Please repeat, exactly and without pictures, the lines of the entries below that run from the one containing "Equipped with a" through the one containing "Overview of Exit Interview Services".

:: MATERIAL SUPPLIED ::

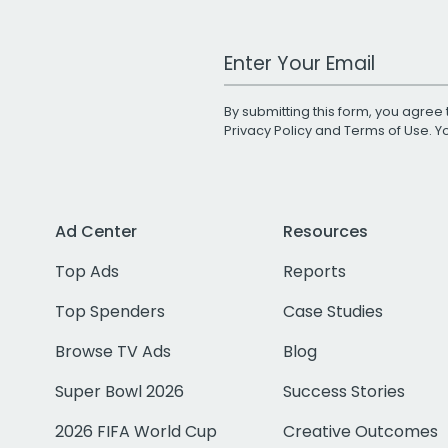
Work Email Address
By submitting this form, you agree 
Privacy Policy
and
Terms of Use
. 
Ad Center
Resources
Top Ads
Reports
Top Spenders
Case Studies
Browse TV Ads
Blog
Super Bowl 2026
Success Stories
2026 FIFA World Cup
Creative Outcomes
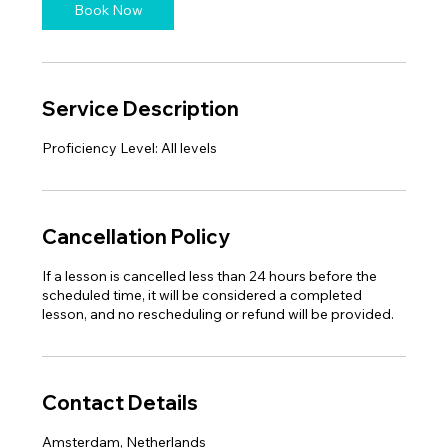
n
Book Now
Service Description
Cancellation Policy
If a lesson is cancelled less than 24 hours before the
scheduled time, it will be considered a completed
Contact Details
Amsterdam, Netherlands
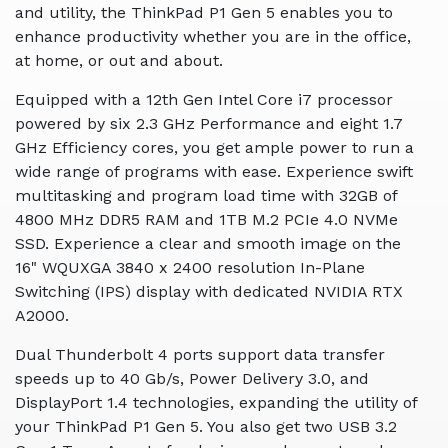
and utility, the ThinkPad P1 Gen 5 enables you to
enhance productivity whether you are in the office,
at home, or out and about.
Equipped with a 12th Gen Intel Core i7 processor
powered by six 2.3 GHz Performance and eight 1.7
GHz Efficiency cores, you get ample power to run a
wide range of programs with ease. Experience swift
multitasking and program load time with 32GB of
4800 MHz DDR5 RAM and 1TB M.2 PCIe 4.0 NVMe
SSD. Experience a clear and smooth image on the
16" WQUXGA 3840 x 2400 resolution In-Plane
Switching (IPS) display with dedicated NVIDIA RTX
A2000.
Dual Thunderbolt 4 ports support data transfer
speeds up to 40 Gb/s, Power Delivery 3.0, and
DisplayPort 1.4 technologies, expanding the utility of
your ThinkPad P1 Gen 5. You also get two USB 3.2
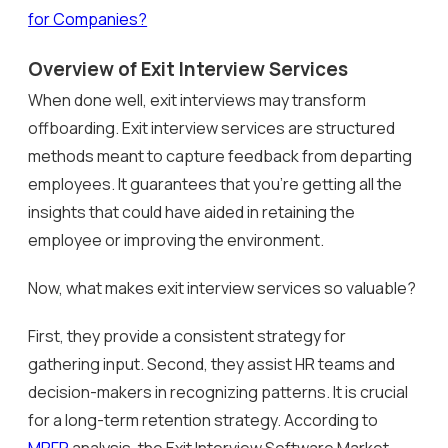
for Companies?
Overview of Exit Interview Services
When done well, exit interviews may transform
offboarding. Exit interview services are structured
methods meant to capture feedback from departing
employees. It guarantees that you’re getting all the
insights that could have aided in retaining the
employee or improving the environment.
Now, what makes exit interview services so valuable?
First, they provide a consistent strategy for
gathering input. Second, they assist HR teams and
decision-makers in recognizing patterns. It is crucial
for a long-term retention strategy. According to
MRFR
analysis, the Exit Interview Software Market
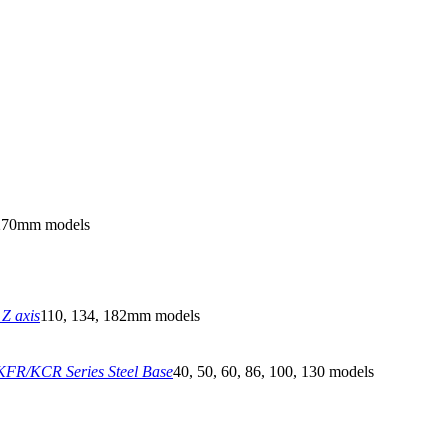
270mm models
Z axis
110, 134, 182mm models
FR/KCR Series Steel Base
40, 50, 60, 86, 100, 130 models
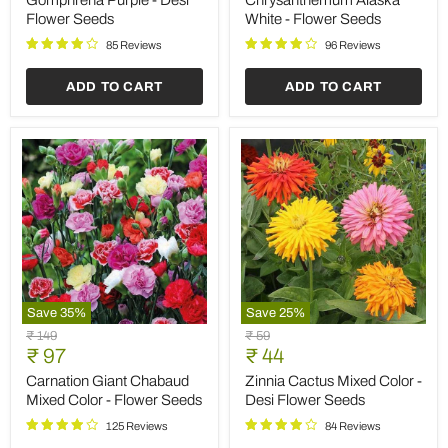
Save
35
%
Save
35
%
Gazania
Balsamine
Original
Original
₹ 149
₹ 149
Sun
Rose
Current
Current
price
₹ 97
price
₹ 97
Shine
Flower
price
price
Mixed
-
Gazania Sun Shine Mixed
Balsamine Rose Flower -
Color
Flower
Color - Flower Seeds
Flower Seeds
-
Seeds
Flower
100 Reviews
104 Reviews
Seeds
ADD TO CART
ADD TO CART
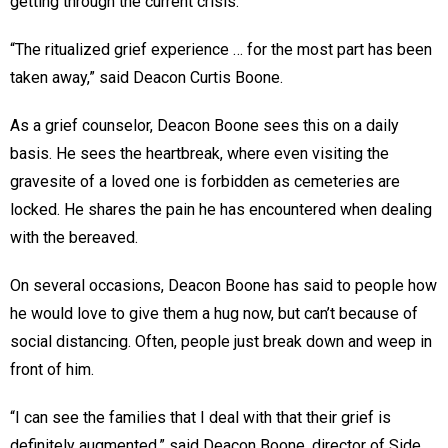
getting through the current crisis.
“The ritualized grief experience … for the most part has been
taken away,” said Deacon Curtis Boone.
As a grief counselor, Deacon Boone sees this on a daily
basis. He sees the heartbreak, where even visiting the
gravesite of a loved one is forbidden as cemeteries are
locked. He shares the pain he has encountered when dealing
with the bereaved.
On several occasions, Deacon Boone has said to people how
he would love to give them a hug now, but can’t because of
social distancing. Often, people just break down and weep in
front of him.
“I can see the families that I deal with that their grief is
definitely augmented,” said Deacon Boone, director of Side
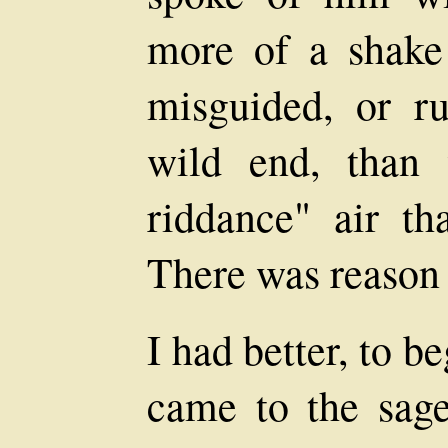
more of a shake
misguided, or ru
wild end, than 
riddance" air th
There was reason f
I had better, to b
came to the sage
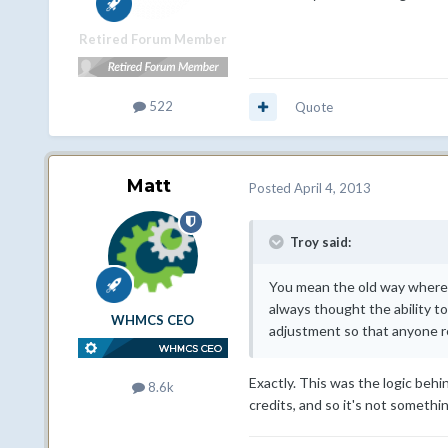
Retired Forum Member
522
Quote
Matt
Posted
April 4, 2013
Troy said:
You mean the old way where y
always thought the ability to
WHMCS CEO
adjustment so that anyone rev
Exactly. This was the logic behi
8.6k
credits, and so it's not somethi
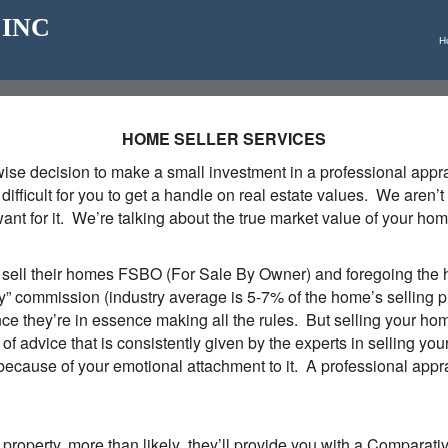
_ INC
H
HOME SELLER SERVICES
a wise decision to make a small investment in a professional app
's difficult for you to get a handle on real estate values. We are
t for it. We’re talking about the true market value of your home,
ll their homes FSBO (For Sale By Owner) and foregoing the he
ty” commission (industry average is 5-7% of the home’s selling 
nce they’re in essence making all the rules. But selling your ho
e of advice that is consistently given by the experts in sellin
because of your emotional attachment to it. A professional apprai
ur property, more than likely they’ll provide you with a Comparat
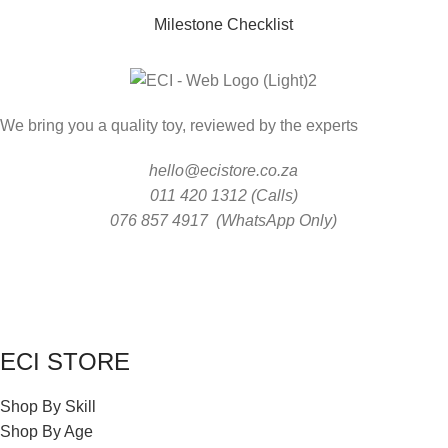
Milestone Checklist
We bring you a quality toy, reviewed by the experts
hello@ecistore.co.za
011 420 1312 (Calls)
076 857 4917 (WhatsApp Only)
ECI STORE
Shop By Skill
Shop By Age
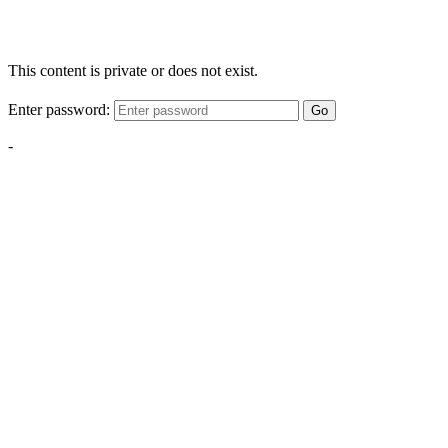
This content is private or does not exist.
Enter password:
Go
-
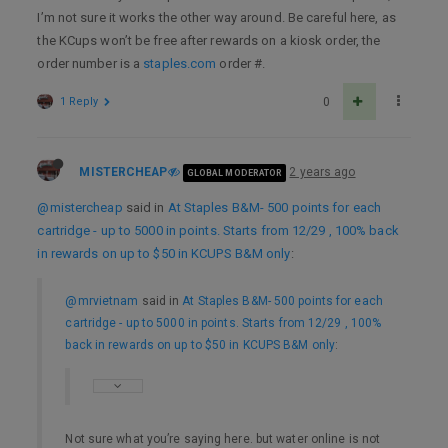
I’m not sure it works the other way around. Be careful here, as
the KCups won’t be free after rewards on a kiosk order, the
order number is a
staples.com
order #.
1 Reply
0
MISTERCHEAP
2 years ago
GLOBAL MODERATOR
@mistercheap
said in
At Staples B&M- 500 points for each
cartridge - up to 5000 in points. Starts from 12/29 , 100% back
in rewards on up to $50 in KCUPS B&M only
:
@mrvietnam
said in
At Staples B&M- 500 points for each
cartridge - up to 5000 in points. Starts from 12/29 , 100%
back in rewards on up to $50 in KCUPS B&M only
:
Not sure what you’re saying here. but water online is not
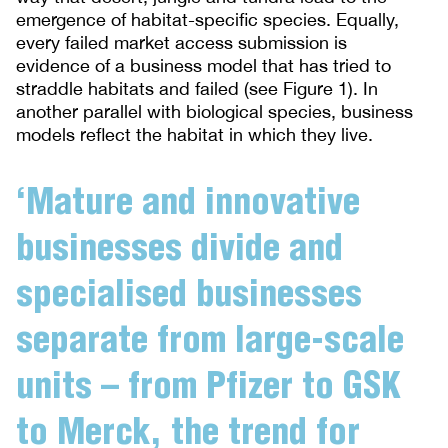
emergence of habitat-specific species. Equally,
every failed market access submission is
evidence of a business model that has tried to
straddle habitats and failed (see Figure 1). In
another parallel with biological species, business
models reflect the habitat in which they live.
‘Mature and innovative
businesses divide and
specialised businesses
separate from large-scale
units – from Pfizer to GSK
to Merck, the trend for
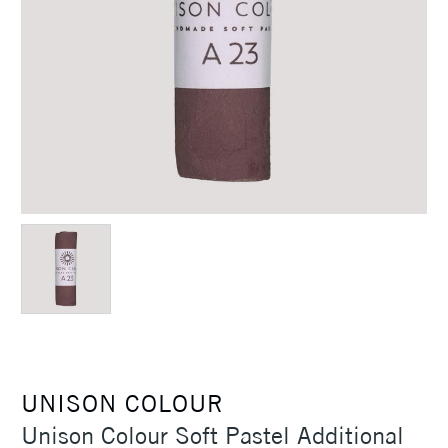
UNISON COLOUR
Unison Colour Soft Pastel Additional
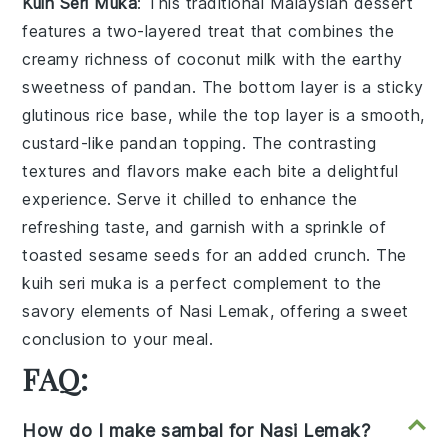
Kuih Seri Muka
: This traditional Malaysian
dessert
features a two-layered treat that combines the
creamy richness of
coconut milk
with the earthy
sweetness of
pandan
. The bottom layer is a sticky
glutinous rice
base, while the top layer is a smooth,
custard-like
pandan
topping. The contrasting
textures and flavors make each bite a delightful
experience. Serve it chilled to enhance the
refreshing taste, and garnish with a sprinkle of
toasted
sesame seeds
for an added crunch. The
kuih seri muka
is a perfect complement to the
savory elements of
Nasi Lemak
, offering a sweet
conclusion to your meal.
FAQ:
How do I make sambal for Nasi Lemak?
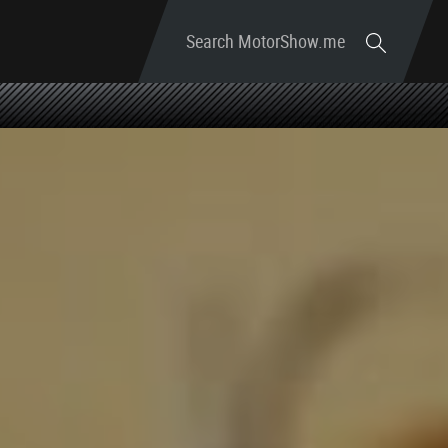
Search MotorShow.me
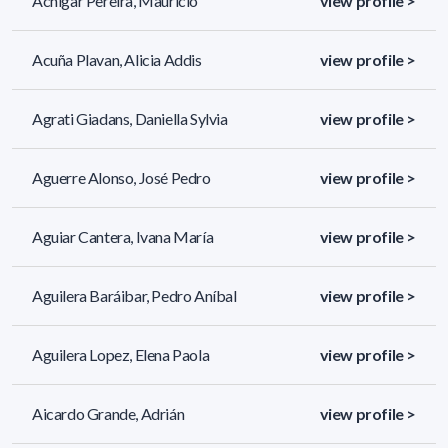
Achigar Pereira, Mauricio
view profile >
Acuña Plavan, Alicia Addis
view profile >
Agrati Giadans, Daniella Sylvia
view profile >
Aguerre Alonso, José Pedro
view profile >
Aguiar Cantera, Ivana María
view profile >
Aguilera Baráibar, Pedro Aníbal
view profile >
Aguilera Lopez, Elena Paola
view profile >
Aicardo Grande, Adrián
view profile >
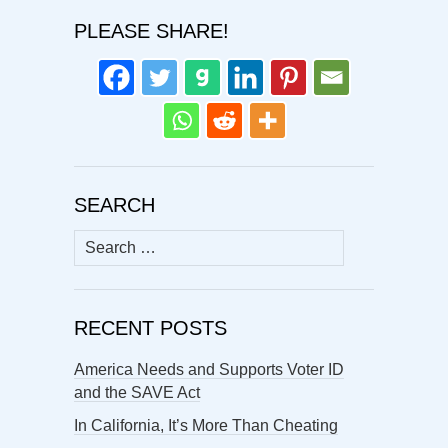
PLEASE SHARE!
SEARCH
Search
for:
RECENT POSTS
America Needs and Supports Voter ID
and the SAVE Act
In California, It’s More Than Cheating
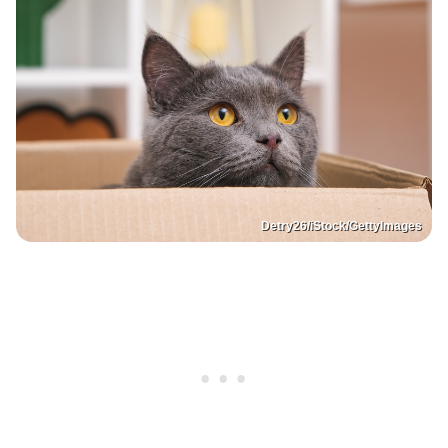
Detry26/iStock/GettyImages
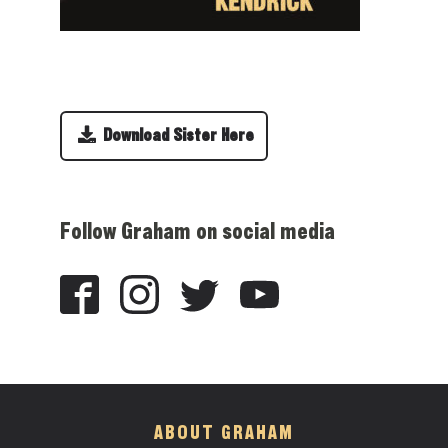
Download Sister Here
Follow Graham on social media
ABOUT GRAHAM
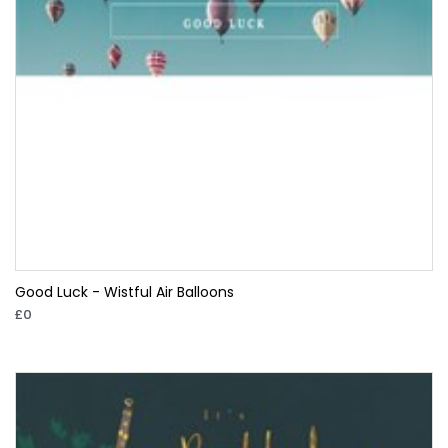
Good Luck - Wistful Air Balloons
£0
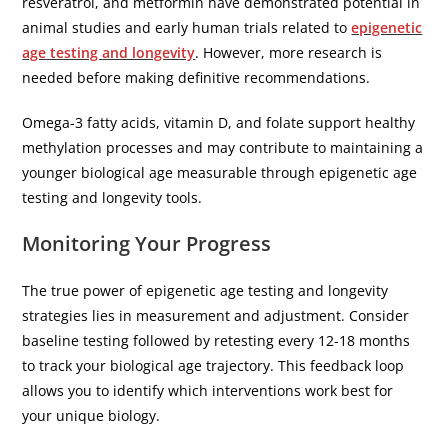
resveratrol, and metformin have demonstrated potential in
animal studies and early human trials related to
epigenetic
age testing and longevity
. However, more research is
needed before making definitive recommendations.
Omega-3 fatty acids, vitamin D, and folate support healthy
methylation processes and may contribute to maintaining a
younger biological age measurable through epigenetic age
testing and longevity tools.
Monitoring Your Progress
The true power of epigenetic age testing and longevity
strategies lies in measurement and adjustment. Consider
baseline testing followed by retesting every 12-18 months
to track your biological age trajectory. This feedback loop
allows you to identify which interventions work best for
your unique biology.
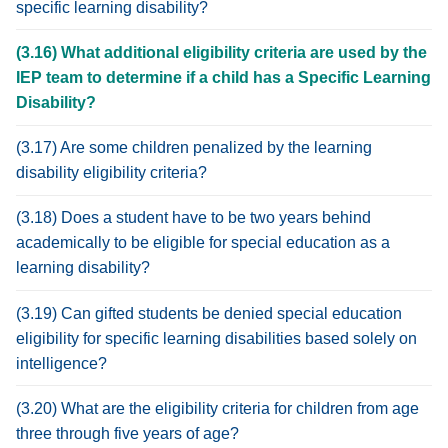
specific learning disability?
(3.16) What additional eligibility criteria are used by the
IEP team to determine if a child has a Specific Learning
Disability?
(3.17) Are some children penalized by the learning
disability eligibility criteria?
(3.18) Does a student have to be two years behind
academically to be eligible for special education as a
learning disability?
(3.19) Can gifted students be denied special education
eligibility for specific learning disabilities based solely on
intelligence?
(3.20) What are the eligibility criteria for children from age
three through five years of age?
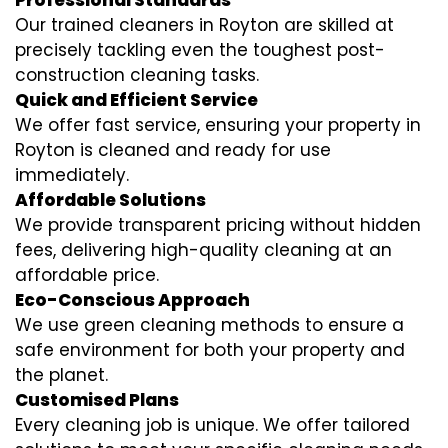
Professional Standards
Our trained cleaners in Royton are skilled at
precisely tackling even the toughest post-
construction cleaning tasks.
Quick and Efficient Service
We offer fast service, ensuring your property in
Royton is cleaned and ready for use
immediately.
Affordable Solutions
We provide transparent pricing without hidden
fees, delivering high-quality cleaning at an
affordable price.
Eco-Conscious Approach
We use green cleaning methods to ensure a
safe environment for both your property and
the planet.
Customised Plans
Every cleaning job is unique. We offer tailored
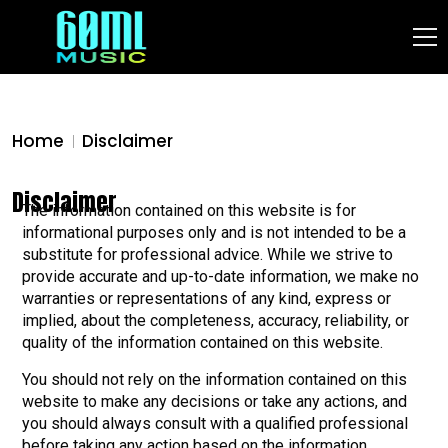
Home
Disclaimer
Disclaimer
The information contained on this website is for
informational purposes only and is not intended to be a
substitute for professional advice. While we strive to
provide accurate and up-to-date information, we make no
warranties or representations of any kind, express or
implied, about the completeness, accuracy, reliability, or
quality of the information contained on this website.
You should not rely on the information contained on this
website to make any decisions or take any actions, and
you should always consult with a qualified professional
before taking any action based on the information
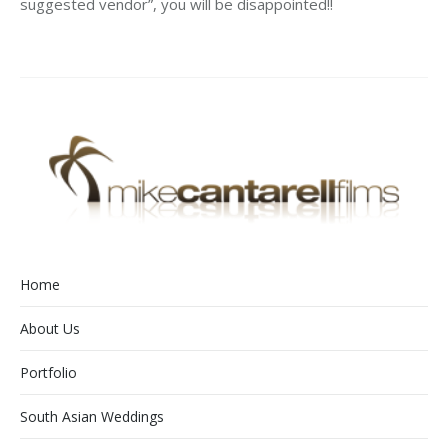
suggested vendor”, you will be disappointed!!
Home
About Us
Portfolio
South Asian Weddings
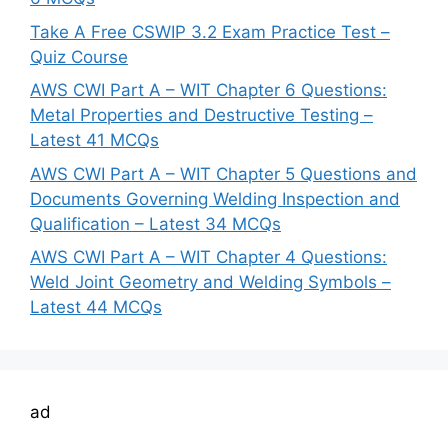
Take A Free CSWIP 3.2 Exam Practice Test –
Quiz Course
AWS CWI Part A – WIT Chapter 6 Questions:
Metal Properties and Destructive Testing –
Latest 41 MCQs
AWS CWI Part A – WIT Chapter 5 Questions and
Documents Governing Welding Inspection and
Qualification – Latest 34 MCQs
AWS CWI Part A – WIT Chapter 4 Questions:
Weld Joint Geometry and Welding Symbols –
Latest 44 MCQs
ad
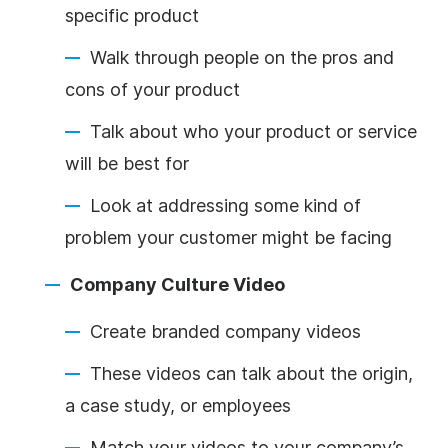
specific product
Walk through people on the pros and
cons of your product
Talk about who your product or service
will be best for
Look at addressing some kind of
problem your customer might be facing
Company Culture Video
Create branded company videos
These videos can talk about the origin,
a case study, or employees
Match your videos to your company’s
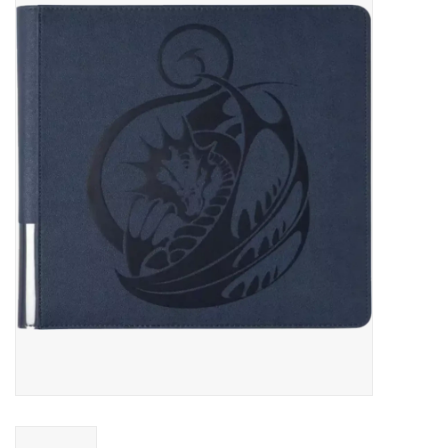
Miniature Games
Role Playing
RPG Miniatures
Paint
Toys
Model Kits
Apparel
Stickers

:::

(ANSWER BELOW):
Equipped with a 12th Gen Intel Core i7 processor
powered by six 2.3 GHz Performance and eight 1.7
GHz Efficiency cores, you get ample power to run a
wide range of programs with ease. Experience swift
multitasking and program load time with 32GB of
4800 MHz DDR5 RAM and 1TB M.2 PCIe 4.0 NVMe
SSD. Experience a clear and smooth image on the
16" WQUXGA 3840 x 2400 resolution In-Plane
Switching (IPS) display with dedicated NVIDIA RTX
A2000.
Dual Thunderbolt 4 ports support data transfer
speeds up to 40 Gb/s, Power Delivery 3.0, and
DisplayPort 1.4 technologies, expanding the utility of
your ThinkPad P1 Gen 5. You also get two USB 3.2
for Companies?
Overview of Exit Interview Services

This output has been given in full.